Oleg Is for Sale

Tinkoff VoiceKit, a set of proprietary speech-to-text and text-to-speech technologies by Tinkoff Bank , is now available to its corporate customers.

Tinkoff VoiceKit features deep neural network models for speech recognition and synthesis developed by Tinkoff over the recent years as part of its AI First strategy and used to create Oleg, the world’s first proprietary financial voice assistant.

It can be used to:

  • create voice assistants;
  • create robots for automated call centres;
  • accelerate production of audiobooks and voice-overs and speed up video editing;
  • build a speech analytics system based on transcripts (e.g. to supervise operators at a call centre);
  • create applications for people with disabilities;
  • transcribe any public speeches recorded on audio;
  • facilitate SEO activities and full-text search of audio and video recordings.

Tinkoff VoiceKit is available for purchase at https://speech.tinkoff.ru. A version for individuals is presently under development, with release scheduled for this autumn.

Educational institutions and students will be able to get the technology free of charge as Tinkoff seeks to strengthen the Russian education system by spearheading its initiatives, supporting nationwide contests and cooperating with the country’s leading universities and educational centers.

Tinkoff has been working on its speech recognition technology since 2016. With terabytes of data and many thousands of hours of human speech to learn from, it can correctly recognise up to 95% of the words in a spoken phrase regardless of the audio quality, eliminating any noise in a phone conversation, as well as handling crystal clear speech.

In 2018, Tinkoff embraced such neural network models as WaveNet, Tacotron 2 and Deep Voice to roll out a proprietary speech synthesis technology. Thanks to the knowledge and expertise acquired over the two years, it took just around nine months to do the job. The voice synthesised using Tinkoff’s neural network architectures is nearly indistinguishable from genuine human speech.

The developers of Tinkoff VoiceKit leveraged the resources of the Kolmogorov cluster, one of the most powerful supercomputers in Russia. Created by Tinkoff Group in March 2019, it was also used to train the neural network models.

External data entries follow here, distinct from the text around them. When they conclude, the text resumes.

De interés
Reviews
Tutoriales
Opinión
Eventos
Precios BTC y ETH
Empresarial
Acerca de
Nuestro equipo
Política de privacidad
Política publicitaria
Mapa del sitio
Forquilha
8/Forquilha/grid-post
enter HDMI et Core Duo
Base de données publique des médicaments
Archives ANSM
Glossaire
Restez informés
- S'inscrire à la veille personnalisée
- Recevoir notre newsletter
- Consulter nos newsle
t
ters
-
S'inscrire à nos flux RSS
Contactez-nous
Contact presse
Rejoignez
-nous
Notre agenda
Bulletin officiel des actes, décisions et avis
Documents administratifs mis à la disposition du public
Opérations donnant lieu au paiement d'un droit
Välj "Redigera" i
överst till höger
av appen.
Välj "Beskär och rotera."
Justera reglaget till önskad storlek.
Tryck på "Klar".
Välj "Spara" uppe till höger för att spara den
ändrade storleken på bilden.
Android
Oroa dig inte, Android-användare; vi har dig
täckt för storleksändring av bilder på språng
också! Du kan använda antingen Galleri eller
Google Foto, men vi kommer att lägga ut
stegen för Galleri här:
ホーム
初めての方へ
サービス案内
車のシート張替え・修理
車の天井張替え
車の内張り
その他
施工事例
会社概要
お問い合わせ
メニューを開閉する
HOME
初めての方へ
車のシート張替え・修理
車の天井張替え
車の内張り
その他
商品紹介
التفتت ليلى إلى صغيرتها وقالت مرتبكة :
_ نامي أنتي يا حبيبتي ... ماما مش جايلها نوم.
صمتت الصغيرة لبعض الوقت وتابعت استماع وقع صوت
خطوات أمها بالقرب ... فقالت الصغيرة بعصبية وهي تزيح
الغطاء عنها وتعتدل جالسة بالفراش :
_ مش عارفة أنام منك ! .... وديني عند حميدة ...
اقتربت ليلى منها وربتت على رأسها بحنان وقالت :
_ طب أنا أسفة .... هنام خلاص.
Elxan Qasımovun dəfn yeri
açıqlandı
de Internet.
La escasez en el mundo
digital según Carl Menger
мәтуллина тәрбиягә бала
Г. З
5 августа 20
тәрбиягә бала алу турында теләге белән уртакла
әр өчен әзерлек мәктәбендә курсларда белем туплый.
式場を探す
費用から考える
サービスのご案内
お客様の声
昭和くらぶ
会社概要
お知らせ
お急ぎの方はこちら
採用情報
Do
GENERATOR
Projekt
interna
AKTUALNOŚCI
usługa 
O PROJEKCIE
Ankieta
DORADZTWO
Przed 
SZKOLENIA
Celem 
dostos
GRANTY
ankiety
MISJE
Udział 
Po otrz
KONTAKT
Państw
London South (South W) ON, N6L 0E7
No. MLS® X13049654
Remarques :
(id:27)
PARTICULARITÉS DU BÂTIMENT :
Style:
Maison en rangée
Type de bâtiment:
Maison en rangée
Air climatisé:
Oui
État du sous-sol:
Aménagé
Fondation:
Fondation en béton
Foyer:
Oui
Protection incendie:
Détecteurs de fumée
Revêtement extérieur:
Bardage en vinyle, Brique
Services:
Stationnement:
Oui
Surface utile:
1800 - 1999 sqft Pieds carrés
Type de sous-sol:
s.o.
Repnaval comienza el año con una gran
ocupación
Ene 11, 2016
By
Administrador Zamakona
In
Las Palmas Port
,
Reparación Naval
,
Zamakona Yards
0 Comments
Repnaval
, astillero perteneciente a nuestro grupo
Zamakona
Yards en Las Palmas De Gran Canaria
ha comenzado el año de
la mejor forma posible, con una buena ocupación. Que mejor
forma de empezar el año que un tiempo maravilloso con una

Beyond Tinkoff’s voice assistant, the speech technologies help automate its customer service. The speech recognition algorithms process about a million phone calls per day and facilitate quality assurance for dealing with customer requests, and the proprietary biometric system trained on customer voices helps identify any fraudulent activities at the call centre.

“We had a strong team of developers, 80 video cards, more than 15 thousand hours of audio from public sources, many thousands of hours of phone conversations coming through our call centre, the Kolmogorov supercomputer and a voice-over actor ready to spend five months recording the speech synthesis material. Over the three years, we have timestamped more than 4.5 thousand hours of speech and trained deep neural network models to create what is now available as Tinkoff VoiceKit, the set of our proprietary speech technologies. Our first customers pointed out its superior recognition quality over other solutions they had used, especially when it comes to phone conversations – this is where we have plenty of data to train our neural network models on using the Kolmogorov supercomputer. No matter the intended application, our solutions will only be available as APIs, both for live recognition and for batch offline processing. If the customer needs system reconfiguration or an on-site solution, we will seek to engage major integrators to help out. Mobile SDKs for iOS and Android are in the pipeline too.” – Vyacheslav Tsyganov, VP and CIO at Tinkoff.